O empresariado no Brasil não sabe o que fazer quando o funcionário conta que tem HIV
Época - Negócios - 28.12.2015
Infectada pelo marido, a consultora Silvia Almeida diz que o
preconceito em relação à Aids ainda prevalece nas empresas brasileiras por
“falso moralismo e desinformação” – e explica por que é tão importante aos
gestores evoluir em relação ao tema
Em 1994, a paulistana Silvia Almeida contraiu HIV. Descobriu
o vírus porque o marido, acometido por uma tuberculose, recebeu o diagnóstico
de que tinha Aids. “Meu mundo caiu”, diz Silvia. Com dois filhos pequenos – a
mais velha estava com 11 anos e o caçula, com 2 - Silvia, naquele momento,
desesperou-se. “Não via luz no fim do túnel”.

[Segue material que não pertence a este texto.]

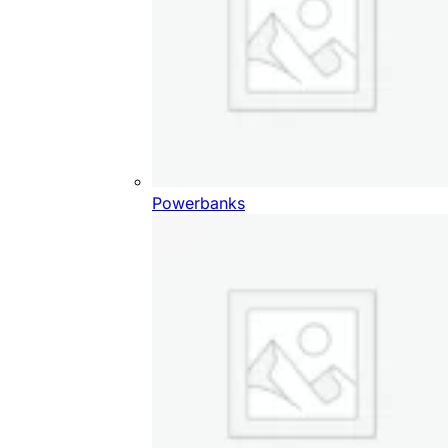
Powerbanks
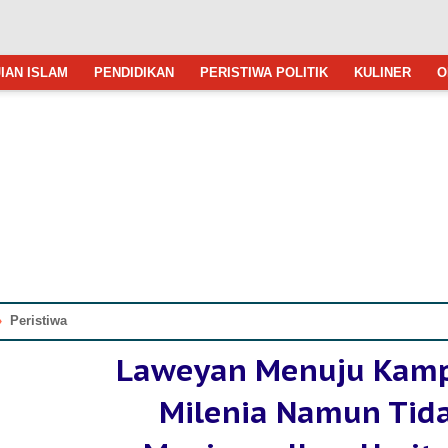
IAN ISLAM
PENDIDIKAN
PERISTIWA POLITIK
KULINER
O
»
Peristiwa
Laweyan Menuju Kam
Milenia Namun Tid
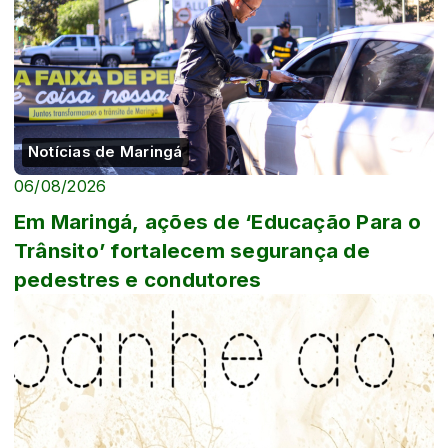
Notícias de Maringá
06/08/2026
Em Maringá, ações de ‘Educação Para o
Trânsito’ fortalecem segurança de
pedestres e condutores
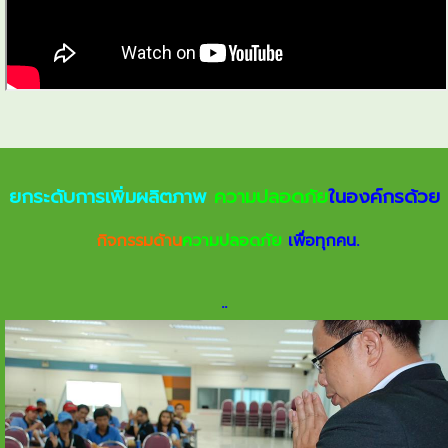
ยกระดับการเพิ่มผลิตภาพ
ความปลอดภัย
ในองค์กรด้วย
กิจกรรมด้าน
ความปลอดภัย
เพื่อทุกคน.
.
.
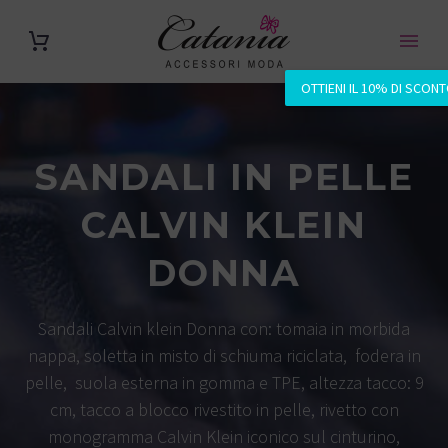
OTTIENI IL 10% DI SCON
SANDALI IN PELLE
CALVIN KLEIN
DONNA
Sandali Calvin klein Donna con: tomaia in morbida
nappa, soletta in misto di schiuma riciclata, fodera in
pelle, suola esterna in gomma e TPE, altezza tacco: 9
cm, tacco a blocco rivestito in pelle, rivetto con
monogramma Calvin Klein iconico sul cinturino,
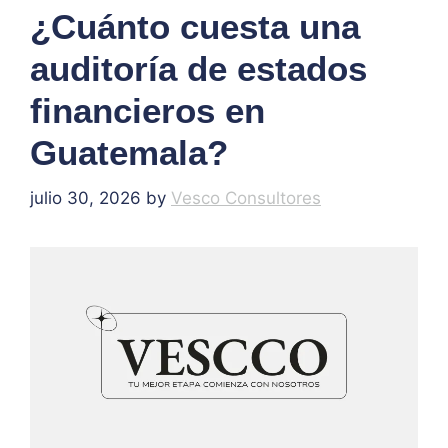
¿Cuánto cuesta una
auditoría de estados
financieros en
Guatemala?
julio 30, 2026
by
Vesco Consultores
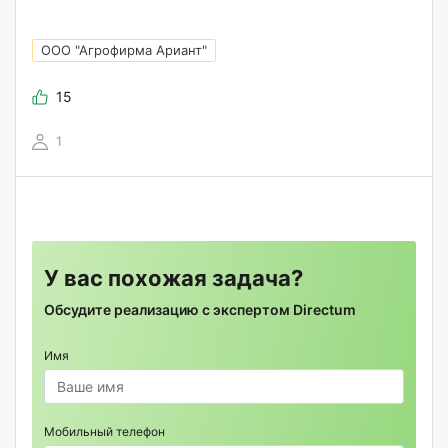
ООО "Агрофирма Ариант"
15
1
У вас похожая задача?
Обсудите реализацию с экспертом Directum
Имя
Мобильный телефон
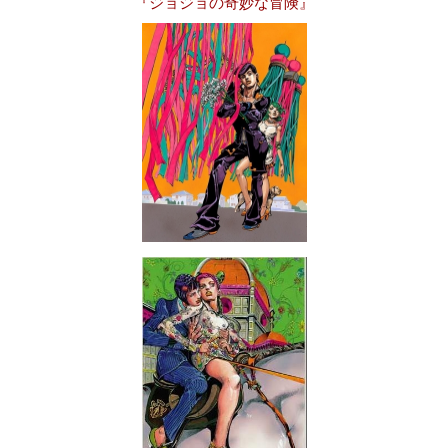
『ジョジョの奇妙な冒険』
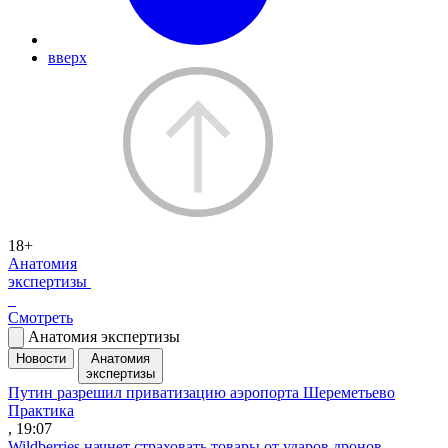
вверх
18+
Анатомия
экспертизы
Смотреть
Анатомия экспертизы
Новости
Анатомия
экспертизы
Путин разрешил приватизацию аэропорта Шереметьево
Практика
, 19:07
Wildberries начнет страховать товары от ударов дронов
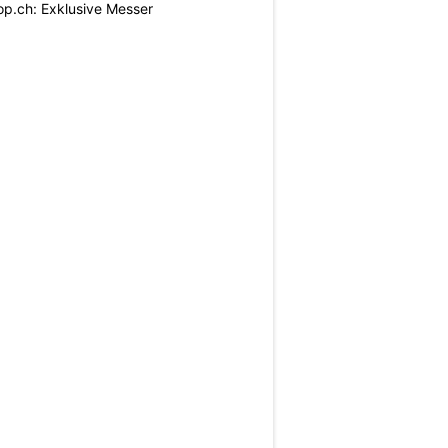
p.ch: Exklusive Messer
N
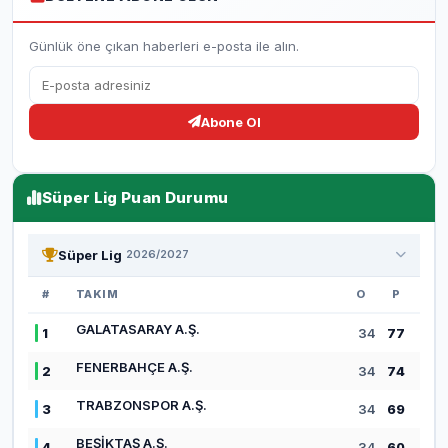
Günlük öne çıkan haberleri e-posta ile alın.
Abone Ol
Süper Lig Puan Durumu
Süper Lig
2026/2027
#
TAKIM
O
P
GALATASARAY A.Ş.
1
34
77
FENERBAHÇE A.Ş.
2
34
74
TRABZONSPOR A.Ş.
3
34
69
BEŞİKTAŞ A.Ş.
4
34
60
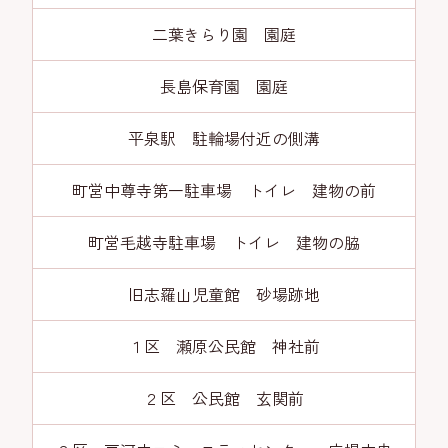
二葉きらり園 園庭
長島保育園 園庭
平泉駅 駐輪場付近の側溝
町営中尊寺第一駐車場 トイレ 建物の前
町営毛越寺駐車場 トイレ 建物の脇
旧志羅山児童館 砂場跡地
１区 瀬原公民館 神社前
２区 公民館 玄関前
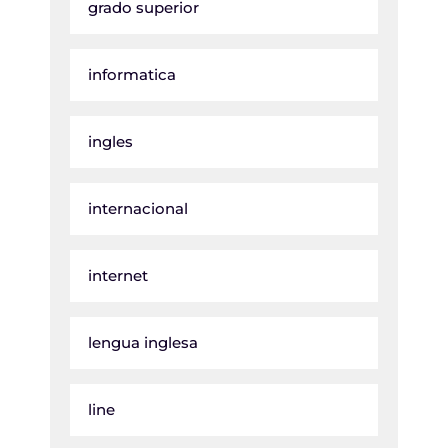
grado superior
informatica
ingles
internacional
internet
lengua inglesa
line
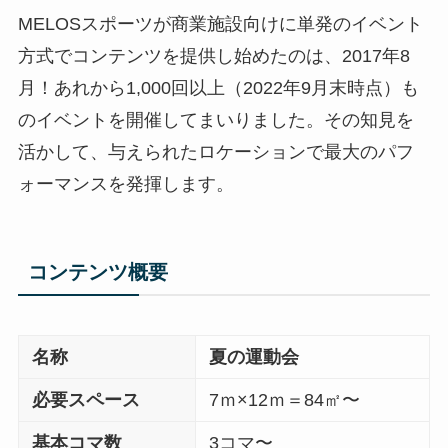
MELOSスポーツが商業施設向けに単発のイベント
方式でコンテンツを提供し始めたのは、2017年8
月！あれから1,000回以上（2022年9月末時点）も
のイベントを開催してまいりました。その知見を
活かして、与えられたロケーションで最大のパフ
ォーマンスを発揮します。
コンテンツ概要
名称
夏の運動会
必要スペース
7ｍ×12ｍ＝84㎡〜
基本コマ数
3コマ〜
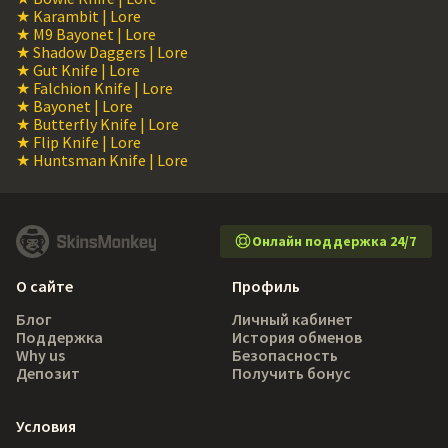
★ Karambit | Lore
★ M9 Bayonet | Lore
★ Shadow Daggers | Lore
★ Gut Knife | Lore
★ Falchion Knife | Lore
★ Bayonet | Lore
★ Butterfly Knife | Lore
★ Flip Knife | Lore
★ Huntsman Knife | Lore
Онлайн поддержка 24/7
О сайте
Профиль
Блог
Личный кабинет
Поддержка
История обменов
Why us
Безопасность
Депозит
Получить бонус
Условия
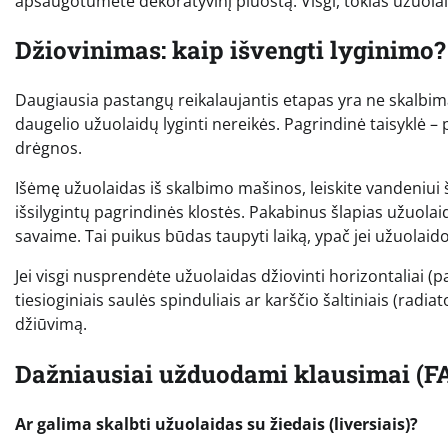
apsaugotumėte dekoratyvinį pluoštą. Visgi, tokias užuo
Džiovinimas: kaip išvengti lyginimo?
Daugiausia pastangų reikalaujantis etapas yra ne skalbimas,
daugelio užuolaidų lyginti nereikės. Pagrindinė taisyklė – p
drėgnos.
Išėmę užuolaidas iš skalbimo mašinos, leiskite vandeniui š
išsilygintų pagrindinės klostės. Pakabinus šlapias užuolaid
savaime. Tai puikus būdas taupyti laiką, ypač jei užuolaido
Jei visgi nusprendėte užuolaidas džiovinti horizontaliai (pav
tiesioginiais saulės spinduliais ar karščio šaltiniais (radia
džiūvimą.
Dažniausiai užduodami klausimai (F
Ar galima skalbti užuolaidas su žiedais (liversiais)?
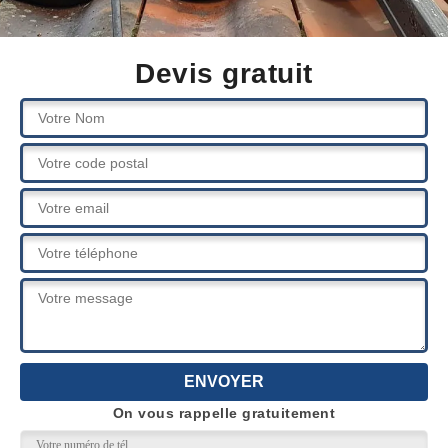
Devis gratuit
On vous rappelle gratuitement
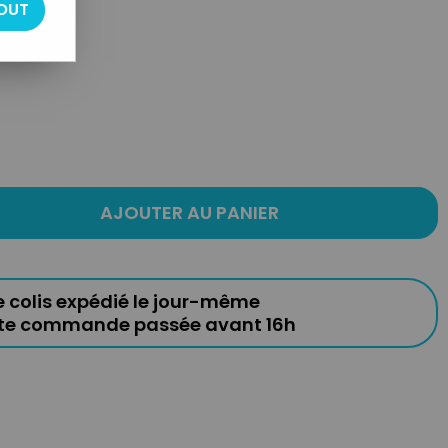
OUT
)
AJOUTER AU PANIER
e colis expédié le jour-même
ute commande passée avant 16h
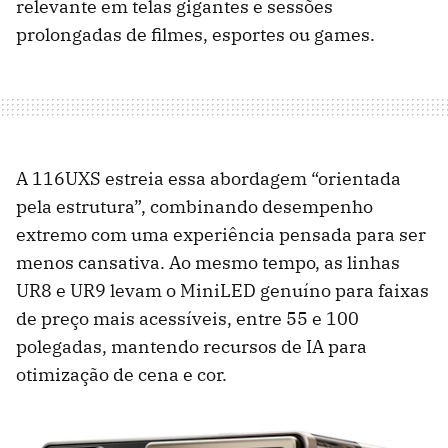
relevante em telas gigantes e sessões
prolongadas de filmes, esportes ou games.
A 116UXS estreia essa abordagem “orientada
pela estrutura”, combinando desempenho
extremo com uma experiência pensada para ser
menos cansativa. Ao mesmo tempo, as linhas
UR8 e UR9 levam o MiniLED genuíno para faixas
de preço mais acessíveis, entre 55 e 100
polegadas, mantendo recursos de IA para
otimização de cena e cor.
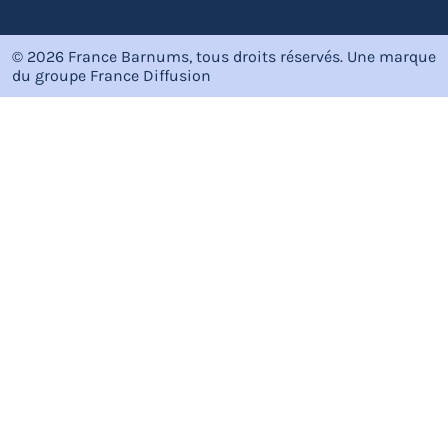
© 2026 France Barnums, tous droits réservés.
Une marque
du groupe
France Diffusion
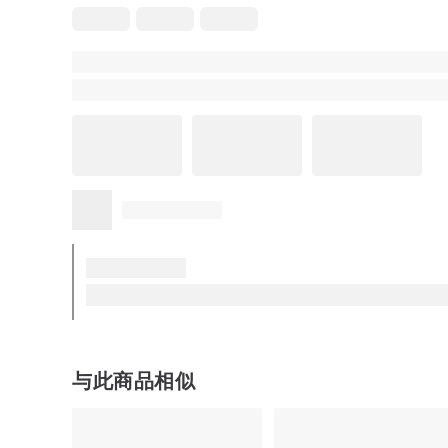
与此商品相似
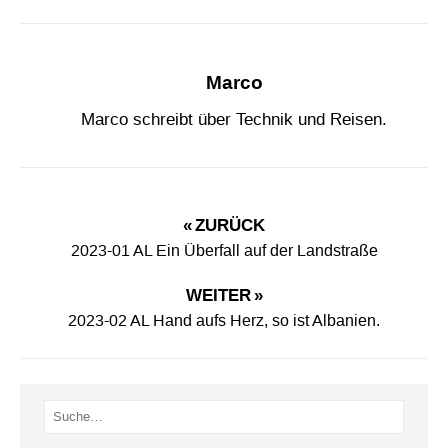
Marco
Marco schreibt über Technik und Reisen.
« ZURÜCK
2023-01 AL Ein Überfall auf der Landstraße
WEITER »
2023-02 AL Hand aufs Herz, so ist Albanien.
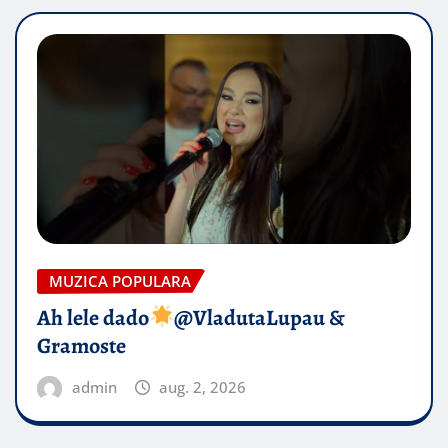
MUZICA POPULARA
Ah lele dado​
@VladutaLupau &
Gramoste
admin
aug. 2, 2026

Hoje, 22 anos depois, Silvia está com saúde para curtir os
dois netos e para cumprir uma agenda movimentada por seu trabalho como
consultora de prevenção à Aids. Recém-aposentada da mineradora Anglo American,
onde permaneceu por 30 anos, Silvia agora ajuda grandes empresas a realizar
programas de prevenção entre os funcionários, além de auxiliar no
desenvolvimento de políticas internas para melhorar o acolhimento de profissionais
portadores do vírus.
Seu desafio agora, ela diz, é “mexer na cabeça no
empresariado brasileiro” para que ele tenha a dimensão da importância de tratar
do tema dentro do ambiente de trabalho. “O que você fará se um empregado bater
à minha porta para dizer que está com HIV?”, diz Sandra. “Essa é uma situação
com a qual a maioria dos executivos ainda não sabe lidar.”
Diretora do Instituto Cultural Barong e integrante do Grupo
de Incentivo à Vida (GIV), duas ONGs de apoio a pessoas vivendo com Aids,
Silvia conta que cansou de ouvir de histórias de pessoas que, após expor sua
situação no escritório, são preteridas em promoções ou demitidas – embora a lei
proiba esse tipo de atitude.
“Nós temos no Brasil cerca de 800 mil pessoas infectadas e
muitas delas em uma faixa de idade bastante produtiva”, diz Sandra. “Não se
pode privar esses profissionais do direito de trabalhar – e com dignidade.”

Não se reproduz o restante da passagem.